■ Task description
Look through the data below for the string "Windows", and copy every line where it turns up.

■ Data records
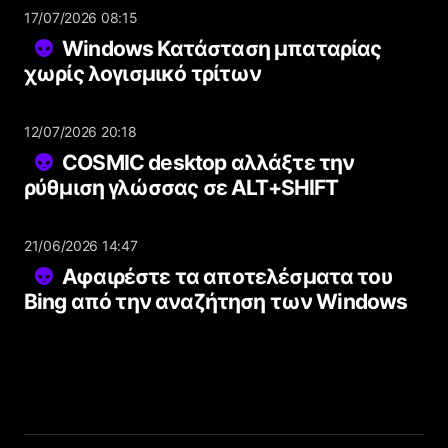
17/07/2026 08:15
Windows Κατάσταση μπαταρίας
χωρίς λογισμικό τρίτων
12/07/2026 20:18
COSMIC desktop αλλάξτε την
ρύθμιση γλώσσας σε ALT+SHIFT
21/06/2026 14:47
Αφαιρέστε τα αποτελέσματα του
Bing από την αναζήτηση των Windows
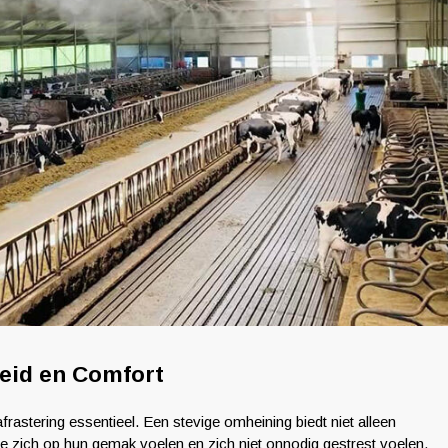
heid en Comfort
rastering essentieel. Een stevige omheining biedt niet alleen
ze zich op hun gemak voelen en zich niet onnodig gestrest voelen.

--

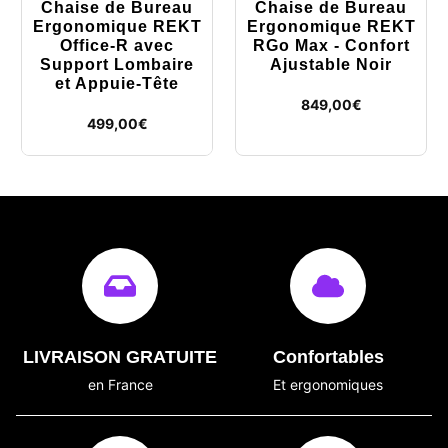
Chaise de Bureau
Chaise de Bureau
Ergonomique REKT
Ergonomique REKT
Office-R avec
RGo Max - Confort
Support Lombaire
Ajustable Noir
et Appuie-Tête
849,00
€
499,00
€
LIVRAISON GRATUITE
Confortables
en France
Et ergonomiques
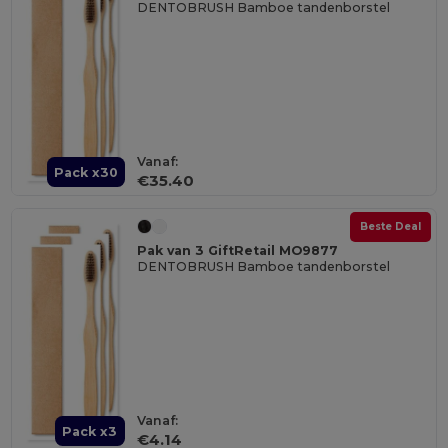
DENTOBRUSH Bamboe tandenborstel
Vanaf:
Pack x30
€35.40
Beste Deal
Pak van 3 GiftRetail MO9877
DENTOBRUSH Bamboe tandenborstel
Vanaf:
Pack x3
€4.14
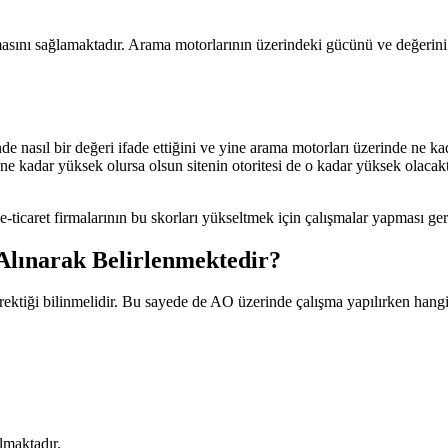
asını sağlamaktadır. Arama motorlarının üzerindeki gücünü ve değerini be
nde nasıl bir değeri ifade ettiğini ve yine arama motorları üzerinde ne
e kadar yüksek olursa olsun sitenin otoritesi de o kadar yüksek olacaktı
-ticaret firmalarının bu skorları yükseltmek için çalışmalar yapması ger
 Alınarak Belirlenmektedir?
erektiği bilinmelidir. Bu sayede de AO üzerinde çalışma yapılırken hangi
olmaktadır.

■ Worked solution
Windows Κατάσταση μπαταρίας
Bing από την αναζήτηση των Windows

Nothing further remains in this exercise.